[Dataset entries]
_ _ _ _

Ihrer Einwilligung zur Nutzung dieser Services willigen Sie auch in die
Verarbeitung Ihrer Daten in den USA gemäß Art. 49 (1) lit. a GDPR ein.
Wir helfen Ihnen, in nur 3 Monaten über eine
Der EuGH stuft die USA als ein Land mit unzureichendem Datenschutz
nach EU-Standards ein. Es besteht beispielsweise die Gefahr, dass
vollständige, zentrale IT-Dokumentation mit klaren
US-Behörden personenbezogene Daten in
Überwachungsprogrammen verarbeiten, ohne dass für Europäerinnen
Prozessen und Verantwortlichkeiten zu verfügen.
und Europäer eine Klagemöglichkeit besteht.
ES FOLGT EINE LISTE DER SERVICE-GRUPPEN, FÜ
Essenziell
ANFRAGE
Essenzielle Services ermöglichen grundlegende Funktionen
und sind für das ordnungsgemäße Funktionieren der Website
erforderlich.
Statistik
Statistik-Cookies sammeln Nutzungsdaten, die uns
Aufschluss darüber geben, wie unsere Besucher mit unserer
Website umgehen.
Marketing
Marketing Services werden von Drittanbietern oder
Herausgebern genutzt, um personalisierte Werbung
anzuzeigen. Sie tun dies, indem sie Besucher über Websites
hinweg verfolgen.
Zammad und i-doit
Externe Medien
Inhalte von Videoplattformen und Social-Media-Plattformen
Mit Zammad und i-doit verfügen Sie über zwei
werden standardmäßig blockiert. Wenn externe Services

_ _ _ _

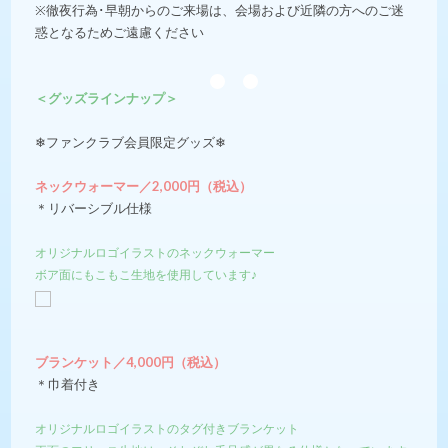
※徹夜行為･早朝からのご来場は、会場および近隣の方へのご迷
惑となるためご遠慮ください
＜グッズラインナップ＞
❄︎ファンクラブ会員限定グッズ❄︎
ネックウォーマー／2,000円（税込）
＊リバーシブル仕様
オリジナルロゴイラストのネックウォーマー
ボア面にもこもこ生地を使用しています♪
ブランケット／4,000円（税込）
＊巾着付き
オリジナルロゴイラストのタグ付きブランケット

_ _ _ _

• [DIRECTIONS FOR THIS TASK]
Your answer must consist solely of the lines above between the line holding "Aufschluss darüber geben, wie" and the line holding "werden standardmäßig blockiert.", inclusive, copied exactly.

• [TASK SOLUTION]
Aufschluss darüber geben, wie unsere Besucher mit unserer
Website umgehen.
Marketing
Marketing Services werden von Drittanbietern oder
Herausgebern genutzt, um personalisierte Werbung
anzuzeigen. Sie tun dies, indem sie Besucher über Websites
hinweg verfolgen.
Zammad und i-doit
Externe Medien
Inhalte von Videoplattformen und Social-Media-Plattformen
Mit Zammad und i-doit verfügen Sie über zwei
werden standardmäßig blockiert. Wenn externe Services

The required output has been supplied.